We can become quite good at hiding our fears and insecurities, we think!
Rachel was in the process of starting a new business when she came to me for help, and was in a very disempowered state. Every time she asked someone to take a look at or consider her business, her voice would begin to shake, or – despite her careful preparation – she would choke up and barely be capable of giving her audience (even if it was one person) any real idea of what her business was or what it offered, let alone to paint a glowing and desirable picture of it. She persevered, but her frustration grew as things didn’t improve.
Whether we like it or not, or are aware of it or not, our voice reflects our state of being. When we need to speak publicly, or even have a difficult conversation one-on-one, and our voice doesn’t obey – quivering, getting stuck or not projecting – it’s a major frustration. In fact, it can be totally debilitating, and rarely leads to a good outcome! However, these symptoms and the underlying issues can be addressed and overcome.
There were two ways we approached Rachel’s challenges. We needed to:
- put into place some practical short term “bandaid” techniques, so that Rachel could immediately cope better with her imminent business meetings and conversations, but we also needed to;
- stamp out the limiting beliefs which were causing these problems in the first place.
In the short term, we played with her breathing and postural habits, and made sure she became aware of how to use these to her advantage. More importantly, she developed an awareness of when she was inadvertently using them to her disadvantage!
I watched the Australian Open. I love tennis, and always feel inspired seeing those incredible top-seeded players. Tennis players, and great athletes in general, are acutely aware of using their breath and posture to influence their mood, thoughts and their opponents’ impressions of them, and do it constantly. You’ll often see Nishikori breathe a big breath out to release tension, centre himself, clear his mind and start a new point afresh. Serena still gets ultra-nervous before a high profile match, but have you noticed how incredibly relaxed her gait is between points? Have you ever seen Nadal move between points in any way that’s less than ultra-decisive and determined? He can’t feel like that 100% of the time, like when he’s down 2 sets in a grand slam, but he’ll stay disciplined with his body language to give himself the best chance at all times, mentally and physically.

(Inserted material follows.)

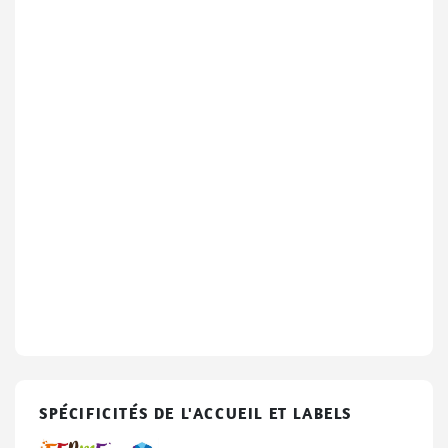
SPÉCIFICITÉS DE L'ACCUEIL ET LABELS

Fist pumping and the like do have an effect on our emotional state. Now, I wasn’t suggesting Rachel fist pump or scream Come ON! in a meeting or conversation to change the tone (though there is a curious part of me that would like to see what would happen!), but there are lots of subtler ways of achieving a similar result. When Rachel started implementing these, she saw almost immediate results.
To really root out Rachel’s disempowering physical responses was a longer process. We worked backwards; analytically and unemotionally; from her physical symptoms to the feelings which caused them, and to the thoughts which in turn had caused the feelings. Here’s the thing: that nasty negative, judgemental, critical, disempowering voice we hear in our own heads to a lesser or greater degree depending on our mental habits, IS NOT THE TRUTH. It’s just one radio station of our fickle mind. We can change stations any time, once we know how. This is what, with guidance, encouragement, practice and perseverance, Rachel did.
Not only is Rachel’s first business growing with steady momentum, she has just begun another business which complements her first. She is a happier, more confident person in her everyday life and relationships, and has become remarkably charismatic. She’s now free to be who she really is.
That’s really what it’s all about, isn’t it?